III-42表 世界における双生児犯罪者の研究結果

 さて,遺伝に関するものを最後として,素質に関する学説の紹介をおわるにあたり,留意すべき点を一言しておきたい。
 生物学的であれ,心理学的であれ,犯罪の遺伝的原因に関する詳細かつ広範囲な研究は,犯罪をになっている主体,すなわち犯罪する人を問題にし,特別な関心をそれに対して持つものである。後天的・獲得的特性に比べて,先天的・遺伝的特性を重視することについては,疑義をさしはさむ人もないわけではないが,ここで,これについての論争を検討する暇はない。あらゆる個人が,身体的ならびに精神的な特徴や可能性を遺伝的にうけつぎ,そして,ある者が顕著な不十分さや欠損を伴って生れてくることは,明らかな事実である。それと同じように,あらゆる人間はまた,ある種の特性や傾向を生後に獲得する。それゆえに,先天的遺伝素質かそれとも後天的獲得特性かという形式の二者択一的な問題提起そのものが不適当であり,意味のない問いであるといわねばならない。というのは,この両者は,相互にからみ合い,影響し合っているからである。かかるものとしての犯罪は,遺伝的に受けつがれるものではないし,また,犯罪への指向性における遺伝の影響を確かめることは困難である。犯罪をする人は,器質的な構造,知能,気質およびその他の遺伝質によって規定された性質のために犯罪的となるのではなくて,自然に備わっているものの弱さや欠点が,とくに,もし,それが社会的な関係や集団の活動において,著しく人間を不利にさせるならば,そのことがかれを社会的逸脱行動へと導くものと考えられる。

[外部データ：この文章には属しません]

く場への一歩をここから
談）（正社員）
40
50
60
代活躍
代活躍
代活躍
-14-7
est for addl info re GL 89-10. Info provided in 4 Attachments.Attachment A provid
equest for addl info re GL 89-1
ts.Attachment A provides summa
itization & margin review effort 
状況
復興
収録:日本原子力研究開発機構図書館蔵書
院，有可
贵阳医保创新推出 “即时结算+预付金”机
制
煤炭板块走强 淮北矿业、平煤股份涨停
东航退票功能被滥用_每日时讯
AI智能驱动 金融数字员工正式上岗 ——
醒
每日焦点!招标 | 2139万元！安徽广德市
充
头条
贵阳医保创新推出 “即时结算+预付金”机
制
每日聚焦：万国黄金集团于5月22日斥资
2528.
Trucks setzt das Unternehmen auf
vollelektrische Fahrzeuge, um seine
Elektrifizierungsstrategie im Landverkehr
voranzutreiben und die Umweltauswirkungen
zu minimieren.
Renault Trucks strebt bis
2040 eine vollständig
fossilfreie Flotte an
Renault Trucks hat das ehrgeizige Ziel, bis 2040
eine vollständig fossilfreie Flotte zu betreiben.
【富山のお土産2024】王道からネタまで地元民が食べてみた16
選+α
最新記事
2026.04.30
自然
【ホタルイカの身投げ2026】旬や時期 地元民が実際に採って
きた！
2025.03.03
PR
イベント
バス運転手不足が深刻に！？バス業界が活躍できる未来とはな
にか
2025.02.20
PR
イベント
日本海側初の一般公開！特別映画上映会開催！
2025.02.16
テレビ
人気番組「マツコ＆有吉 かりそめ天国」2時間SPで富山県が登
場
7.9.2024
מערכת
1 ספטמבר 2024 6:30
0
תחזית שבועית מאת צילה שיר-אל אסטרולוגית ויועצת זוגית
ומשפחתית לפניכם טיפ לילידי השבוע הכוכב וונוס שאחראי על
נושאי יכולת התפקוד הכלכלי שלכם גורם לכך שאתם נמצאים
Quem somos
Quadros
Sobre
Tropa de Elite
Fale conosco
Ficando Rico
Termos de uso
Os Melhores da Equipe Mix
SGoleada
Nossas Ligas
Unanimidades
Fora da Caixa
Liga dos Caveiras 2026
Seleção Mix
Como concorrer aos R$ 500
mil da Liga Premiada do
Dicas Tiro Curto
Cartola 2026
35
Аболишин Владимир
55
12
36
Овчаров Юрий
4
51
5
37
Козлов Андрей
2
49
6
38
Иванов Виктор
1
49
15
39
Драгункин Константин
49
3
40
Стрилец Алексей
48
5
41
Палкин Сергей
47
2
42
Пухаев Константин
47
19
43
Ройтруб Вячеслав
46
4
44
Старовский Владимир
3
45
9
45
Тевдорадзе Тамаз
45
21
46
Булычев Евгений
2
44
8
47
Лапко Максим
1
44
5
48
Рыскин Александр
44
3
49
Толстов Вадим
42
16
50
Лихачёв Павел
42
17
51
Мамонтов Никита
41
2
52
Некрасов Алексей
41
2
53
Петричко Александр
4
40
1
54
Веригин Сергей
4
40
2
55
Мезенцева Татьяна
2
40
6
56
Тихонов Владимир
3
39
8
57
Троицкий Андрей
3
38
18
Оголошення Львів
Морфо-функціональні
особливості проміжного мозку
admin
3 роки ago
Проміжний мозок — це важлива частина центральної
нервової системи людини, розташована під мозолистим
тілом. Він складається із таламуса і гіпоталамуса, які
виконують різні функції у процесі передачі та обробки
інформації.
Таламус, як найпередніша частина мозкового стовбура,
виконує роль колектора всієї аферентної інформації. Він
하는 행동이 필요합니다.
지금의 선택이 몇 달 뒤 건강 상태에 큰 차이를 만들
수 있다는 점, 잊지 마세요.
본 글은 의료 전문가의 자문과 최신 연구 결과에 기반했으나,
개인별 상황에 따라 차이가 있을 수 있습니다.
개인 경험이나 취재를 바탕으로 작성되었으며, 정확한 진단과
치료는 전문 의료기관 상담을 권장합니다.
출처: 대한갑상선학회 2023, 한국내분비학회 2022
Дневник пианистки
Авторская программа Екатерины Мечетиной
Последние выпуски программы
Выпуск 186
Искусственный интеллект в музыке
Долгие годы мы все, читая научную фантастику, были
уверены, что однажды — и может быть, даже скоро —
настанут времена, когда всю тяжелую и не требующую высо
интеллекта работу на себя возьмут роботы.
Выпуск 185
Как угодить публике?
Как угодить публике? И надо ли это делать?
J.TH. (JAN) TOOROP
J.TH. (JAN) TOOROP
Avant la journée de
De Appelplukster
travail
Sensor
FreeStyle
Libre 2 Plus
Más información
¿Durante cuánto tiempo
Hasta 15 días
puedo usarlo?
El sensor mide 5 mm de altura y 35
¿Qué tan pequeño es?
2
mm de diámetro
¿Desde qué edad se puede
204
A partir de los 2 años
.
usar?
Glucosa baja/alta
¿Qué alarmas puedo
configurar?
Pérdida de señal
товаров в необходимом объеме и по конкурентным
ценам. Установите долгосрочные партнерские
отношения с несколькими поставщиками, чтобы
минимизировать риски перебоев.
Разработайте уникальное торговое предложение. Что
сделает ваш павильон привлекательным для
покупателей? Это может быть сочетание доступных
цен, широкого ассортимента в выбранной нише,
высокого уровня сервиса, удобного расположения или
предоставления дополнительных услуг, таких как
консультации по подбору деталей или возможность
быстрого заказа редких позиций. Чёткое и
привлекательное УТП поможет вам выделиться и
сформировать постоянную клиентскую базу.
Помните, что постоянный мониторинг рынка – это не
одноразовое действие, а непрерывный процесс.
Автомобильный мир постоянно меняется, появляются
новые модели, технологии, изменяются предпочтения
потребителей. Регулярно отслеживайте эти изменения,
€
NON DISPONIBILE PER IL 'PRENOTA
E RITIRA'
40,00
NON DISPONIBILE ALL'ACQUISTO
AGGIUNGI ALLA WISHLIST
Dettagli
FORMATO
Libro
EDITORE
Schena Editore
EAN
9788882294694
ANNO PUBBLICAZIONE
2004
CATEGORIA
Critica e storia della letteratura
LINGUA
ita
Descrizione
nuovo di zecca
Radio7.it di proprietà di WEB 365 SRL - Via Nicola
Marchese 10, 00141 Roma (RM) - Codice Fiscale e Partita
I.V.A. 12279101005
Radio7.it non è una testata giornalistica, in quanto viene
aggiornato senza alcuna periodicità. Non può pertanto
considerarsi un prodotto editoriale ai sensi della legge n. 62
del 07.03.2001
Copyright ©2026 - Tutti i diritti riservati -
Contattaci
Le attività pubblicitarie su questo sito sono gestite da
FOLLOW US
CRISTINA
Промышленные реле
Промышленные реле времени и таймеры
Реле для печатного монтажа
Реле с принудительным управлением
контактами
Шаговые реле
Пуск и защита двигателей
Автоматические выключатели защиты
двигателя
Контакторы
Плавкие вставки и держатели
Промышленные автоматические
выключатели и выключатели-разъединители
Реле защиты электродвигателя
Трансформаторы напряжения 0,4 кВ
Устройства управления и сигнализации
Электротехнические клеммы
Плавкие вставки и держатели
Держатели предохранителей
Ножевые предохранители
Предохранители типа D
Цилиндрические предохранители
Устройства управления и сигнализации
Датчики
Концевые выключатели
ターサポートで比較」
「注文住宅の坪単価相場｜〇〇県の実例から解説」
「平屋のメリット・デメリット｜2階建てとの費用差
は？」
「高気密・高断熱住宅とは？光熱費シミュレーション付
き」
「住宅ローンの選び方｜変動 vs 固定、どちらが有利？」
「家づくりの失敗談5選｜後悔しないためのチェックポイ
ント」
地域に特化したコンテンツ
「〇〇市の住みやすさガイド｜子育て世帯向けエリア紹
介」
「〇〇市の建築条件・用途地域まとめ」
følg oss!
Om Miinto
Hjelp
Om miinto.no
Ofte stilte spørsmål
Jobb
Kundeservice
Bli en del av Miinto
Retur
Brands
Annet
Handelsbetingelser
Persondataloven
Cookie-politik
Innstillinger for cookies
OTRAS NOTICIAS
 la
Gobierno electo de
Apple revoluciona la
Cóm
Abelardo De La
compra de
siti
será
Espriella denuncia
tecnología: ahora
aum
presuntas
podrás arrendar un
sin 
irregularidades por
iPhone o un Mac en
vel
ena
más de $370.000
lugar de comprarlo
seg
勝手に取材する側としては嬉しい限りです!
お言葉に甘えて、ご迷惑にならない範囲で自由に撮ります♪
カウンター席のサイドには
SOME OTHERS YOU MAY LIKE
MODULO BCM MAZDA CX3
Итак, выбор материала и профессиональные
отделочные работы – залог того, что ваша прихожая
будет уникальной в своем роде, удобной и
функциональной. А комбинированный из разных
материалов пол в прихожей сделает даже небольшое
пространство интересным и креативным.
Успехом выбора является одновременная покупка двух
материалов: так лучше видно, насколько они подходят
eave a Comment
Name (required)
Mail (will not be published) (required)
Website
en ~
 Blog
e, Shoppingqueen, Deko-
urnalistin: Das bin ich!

 遺伝によって演ぜられる部分は,一般に,環境的な影響および圧力と関連している。環境は,個人がある行動を行なおうとするときになんらかの影響をおよぼすのであるが,これに反して,遺伝は,かれがなしうることを規定するだけではなくて,かれがしようとはしないこと,できないことをも条件づけるのである。遺伝は,個人の活動性と能力とに対して,ある程度の限定をする。遺伝は,その範囲内で環境的影響が作用するわく組を樹立するだけである。人間の行動は,常に「生物学的・心理学的・社会文化的なもの」である。すなわち,個人の遺伝素質とかれがそのなかで生活する世界は,行動の過程において,相互に,連帯的に作用する。したがって,全体的状況の中での環境的影響を事実上除外して,生物学的特性か心理学的特性のいずれかを強調する理論は,一面的であり,かつ,しばしば過誤へと導くのである。